DATA IN THIS EXERCISE below:

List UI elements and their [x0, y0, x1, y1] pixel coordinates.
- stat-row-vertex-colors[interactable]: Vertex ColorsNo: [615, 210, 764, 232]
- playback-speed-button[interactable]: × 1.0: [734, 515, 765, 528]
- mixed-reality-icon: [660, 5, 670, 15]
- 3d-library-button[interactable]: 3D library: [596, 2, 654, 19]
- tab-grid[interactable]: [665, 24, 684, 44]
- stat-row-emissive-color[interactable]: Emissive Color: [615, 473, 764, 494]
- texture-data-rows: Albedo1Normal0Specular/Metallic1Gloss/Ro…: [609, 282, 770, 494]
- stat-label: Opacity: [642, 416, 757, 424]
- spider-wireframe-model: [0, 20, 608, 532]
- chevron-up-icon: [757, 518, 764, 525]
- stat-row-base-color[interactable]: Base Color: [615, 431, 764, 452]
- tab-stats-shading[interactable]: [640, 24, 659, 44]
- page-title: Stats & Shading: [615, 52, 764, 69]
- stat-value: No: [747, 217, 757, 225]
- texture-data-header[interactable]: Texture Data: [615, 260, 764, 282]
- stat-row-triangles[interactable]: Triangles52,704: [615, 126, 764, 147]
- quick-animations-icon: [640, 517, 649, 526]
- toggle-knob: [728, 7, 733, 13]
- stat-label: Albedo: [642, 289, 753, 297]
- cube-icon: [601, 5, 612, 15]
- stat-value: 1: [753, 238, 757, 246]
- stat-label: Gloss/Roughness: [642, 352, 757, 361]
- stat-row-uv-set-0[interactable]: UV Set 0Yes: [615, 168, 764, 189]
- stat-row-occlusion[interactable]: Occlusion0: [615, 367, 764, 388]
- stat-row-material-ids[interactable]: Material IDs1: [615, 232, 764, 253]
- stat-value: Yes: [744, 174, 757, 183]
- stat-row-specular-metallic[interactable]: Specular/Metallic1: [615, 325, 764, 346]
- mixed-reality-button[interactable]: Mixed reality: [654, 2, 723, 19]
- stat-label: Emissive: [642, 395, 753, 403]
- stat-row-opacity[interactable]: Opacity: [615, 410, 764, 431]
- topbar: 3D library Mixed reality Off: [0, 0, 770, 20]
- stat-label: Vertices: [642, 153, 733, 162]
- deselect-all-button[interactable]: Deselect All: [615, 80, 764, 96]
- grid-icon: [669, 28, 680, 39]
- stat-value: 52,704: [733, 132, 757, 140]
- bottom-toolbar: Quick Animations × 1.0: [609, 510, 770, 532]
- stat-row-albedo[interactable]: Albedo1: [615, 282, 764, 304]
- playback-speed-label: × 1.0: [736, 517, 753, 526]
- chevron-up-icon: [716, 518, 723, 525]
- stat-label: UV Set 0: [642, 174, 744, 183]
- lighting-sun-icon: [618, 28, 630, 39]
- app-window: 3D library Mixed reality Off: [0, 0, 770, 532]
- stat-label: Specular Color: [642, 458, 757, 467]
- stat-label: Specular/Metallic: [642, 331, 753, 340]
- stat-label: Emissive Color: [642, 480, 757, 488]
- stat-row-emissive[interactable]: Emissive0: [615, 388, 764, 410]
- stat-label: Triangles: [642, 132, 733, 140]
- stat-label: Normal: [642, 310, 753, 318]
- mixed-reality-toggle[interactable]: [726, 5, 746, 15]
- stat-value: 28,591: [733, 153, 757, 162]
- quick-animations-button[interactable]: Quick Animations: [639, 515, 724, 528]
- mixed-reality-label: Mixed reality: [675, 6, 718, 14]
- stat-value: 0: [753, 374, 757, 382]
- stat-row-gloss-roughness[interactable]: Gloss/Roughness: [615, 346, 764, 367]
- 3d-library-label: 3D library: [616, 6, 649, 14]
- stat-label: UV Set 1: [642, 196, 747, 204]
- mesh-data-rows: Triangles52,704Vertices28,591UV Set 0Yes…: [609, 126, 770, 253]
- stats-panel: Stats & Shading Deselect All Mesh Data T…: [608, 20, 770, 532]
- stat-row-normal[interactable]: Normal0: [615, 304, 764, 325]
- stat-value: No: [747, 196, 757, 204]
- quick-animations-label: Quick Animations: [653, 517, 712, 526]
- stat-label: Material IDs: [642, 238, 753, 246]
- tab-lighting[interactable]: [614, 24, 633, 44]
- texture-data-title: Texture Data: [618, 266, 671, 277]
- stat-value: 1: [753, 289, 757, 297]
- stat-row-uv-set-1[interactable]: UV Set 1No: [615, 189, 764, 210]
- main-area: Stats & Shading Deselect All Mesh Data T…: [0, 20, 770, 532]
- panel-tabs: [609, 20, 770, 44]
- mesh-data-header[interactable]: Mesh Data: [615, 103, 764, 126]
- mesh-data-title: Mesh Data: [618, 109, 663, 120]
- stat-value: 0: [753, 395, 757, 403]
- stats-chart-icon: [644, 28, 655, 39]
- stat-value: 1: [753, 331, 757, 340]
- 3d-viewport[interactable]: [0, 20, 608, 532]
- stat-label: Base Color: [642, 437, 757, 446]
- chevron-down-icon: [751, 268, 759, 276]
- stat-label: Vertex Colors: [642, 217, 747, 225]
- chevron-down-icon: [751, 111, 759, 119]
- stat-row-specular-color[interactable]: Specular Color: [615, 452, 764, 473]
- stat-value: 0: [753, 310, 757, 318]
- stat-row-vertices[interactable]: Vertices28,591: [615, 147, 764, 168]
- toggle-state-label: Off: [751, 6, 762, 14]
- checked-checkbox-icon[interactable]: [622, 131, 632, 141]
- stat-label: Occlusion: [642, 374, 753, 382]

End of DATA IN THIS EXERCISE.
DATA IN THIS EXERCISE below:

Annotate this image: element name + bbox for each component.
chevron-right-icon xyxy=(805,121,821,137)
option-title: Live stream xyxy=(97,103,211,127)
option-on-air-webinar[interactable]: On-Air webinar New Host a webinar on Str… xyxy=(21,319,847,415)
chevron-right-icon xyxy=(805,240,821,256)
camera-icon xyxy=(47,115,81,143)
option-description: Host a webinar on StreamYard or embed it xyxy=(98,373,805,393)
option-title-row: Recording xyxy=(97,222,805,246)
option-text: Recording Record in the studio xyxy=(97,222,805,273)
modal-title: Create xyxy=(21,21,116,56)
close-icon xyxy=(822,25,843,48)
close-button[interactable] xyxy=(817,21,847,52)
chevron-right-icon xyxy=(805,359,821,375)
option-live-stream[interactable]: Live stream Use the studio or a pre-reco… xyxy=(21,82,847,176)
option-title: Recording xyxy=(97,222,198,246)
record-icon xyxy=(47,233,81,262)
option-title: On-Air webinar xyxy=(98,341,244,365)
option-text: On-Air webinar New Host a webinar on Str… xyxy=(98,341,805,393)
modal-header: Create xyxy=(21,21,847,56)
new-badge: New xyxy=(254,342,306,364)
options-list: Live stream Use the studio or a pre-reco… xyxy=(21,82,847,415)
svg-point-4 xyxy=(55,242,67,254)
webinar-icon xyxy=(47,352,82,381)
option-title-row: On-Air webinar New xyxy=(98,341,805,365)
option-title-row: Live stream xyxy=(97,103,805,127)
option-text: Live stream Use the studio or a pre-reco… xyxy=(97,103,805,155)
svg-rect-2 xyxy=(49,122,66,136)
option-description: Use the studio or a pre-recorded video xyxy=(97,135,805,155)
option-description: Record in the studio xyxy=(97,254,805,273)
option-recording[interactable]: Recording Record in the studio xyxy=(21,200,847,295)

End of DATA IN THIS EXERCISE.
DATA IN THIS EXERCISE below:

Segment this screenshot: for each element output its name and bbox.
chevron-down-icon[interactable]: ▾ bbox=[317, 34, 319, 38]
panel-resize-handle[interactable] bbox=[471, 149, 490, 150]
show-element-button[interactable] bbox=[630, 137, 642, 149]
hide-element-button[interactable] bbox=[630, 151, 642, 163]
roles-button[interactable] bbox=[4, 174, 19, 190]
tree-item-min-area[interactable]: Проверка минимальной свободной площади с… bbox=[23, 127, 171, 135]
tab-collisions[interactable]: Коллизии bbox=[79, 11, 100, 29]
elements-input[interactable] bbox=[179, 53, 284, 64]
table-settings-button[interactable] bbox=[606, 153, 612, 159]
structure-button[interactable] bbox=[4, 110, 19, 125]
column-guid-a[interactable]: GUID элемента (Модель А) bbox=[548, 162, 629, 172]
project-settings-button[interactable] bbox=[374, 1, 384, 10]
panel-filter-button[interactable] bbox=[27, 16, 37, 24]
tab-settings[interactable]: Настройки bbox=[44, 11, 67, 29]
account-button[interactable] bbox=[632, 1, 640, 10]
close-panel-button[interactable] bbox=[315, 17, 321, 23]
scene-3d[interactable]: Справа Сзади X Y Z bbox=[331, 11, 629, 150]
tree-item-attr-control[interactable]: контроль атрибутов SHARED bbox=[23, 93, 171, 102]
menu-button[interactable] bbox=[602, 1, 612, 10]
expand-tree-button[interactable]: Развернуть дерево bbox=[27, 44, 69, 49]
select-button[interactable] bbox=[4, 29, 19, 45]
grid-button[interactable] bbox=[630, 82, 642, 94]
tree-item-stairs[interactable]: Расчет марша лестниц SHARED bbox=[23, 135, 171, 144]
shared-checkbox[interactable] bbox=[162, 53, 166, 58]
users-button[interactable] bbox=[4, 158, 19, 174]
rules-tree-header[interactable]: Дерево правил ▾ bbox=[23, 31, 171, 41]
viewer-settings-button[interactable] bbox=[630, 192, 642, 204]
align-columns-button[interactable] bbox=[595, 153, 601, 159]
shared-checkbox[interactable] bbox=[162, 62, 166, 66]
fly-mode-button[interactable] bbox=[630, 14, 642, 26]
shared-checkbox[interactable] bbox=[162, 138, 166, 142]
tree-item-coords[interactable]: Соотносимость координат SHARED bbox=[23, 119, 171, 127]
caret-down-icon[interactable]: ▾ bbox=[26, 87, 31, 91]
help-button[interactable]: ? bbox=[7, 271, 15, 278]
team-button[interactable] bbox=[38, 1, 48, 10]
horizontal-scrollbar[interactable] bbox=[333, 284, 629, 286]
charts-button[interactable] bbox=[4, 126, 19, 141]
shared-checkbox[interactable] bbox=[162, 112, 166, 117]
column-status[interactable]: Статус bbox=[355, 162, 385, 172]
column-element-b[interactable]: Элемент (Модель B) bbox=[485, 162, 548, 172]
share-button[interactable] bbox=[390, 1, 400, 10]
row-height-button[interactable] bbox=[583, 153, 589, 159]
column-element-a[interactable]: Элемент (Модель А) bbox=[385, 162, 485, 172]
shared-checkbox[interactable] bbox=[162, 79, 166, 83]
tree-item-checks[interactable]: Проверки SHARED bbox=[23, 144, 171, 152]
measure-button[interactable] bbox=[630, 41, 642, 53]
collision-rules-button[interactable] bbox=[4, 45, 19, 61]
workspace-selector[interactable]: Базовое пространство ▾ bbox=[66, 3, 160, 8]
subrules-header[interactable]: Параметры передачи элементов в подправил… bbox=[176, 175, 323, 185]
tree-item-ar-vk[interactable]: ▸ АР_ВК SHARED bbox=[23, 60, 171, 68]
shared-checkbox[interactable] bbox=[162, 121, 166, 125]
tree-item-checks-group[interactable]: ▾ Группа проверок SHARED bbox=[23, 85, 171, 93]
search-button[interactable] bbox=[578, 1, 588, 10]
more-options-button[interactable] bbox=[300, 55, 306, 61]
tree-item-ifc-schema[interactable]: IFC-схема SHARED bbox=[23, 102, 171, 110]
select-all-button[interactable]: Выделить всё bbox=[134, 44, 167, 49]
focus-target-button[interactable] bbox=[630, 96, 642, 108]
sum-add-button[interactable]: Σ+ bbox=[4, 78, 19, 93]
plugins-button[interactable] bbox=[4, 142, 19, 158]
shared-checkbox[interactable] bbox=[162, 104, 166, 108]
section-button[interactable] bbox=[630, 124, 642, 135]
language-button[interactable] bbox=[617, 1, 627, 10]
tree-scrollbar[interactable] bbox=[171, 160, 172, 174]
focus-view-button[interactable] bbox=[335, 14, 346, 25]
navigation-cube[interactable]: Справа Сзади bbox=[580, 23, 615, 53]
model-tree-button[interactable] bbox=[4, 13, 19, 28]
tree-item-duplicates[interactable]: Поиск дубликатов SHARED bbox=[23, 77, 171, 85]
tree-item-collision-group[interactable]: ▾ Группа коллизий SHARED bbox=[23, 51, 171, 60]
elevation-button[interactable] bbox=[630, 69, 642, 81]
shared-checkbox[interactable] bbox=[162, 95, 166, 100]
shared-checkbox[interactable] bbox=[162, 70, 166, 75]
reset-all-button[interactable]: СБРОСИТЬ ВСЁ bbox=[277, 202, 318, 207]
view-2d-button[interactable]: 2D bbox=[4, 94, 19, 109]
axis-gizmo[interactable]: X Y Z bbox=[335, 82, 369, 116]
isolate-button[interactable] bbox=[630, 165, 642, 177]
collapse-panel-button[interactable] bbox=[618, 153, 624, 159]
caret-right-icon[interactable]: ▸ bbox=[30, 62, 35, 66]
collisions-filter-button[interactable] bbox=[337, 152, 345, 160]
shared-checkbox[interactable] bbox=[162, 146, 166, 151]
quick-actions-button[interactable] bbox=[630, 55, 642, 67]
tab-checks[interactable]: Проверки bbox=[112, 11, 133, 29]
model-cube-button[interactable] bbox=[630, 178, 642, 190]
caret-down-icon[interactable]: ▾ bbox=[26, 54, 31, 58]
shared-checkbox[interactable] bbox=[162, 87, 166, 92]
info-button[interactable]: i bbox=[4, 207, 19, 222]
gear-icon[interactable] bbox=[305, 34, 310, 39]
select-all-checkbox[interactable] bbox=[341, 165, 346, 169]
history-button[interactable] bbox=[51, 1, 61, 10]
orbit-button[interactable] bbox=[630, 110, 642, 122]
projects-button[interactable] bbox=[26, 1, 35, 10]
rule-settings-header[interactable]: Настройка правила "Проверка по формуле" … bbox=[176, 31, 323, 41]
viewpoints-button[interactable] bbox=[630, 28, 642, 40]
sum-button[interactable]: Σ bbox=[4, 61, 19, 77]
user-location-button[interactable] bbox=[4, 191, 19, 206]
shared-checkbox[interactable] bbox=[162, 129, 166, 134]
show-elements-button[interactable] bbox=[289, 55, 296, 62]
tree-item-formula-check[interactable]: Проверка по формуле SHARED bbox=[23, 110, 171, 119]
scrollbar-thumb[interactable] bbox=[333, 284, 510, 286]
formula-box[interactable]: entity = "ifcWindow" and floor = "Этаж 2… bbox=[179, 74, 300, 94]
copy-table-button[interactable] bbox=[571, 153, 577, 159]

End of DATA IN THIS EXERCISE.

§ **TASK TO CARRY OUT**
State the number of lines in the data above that include the word "model", leaving out any other words.

§ **TASK RESULT**
3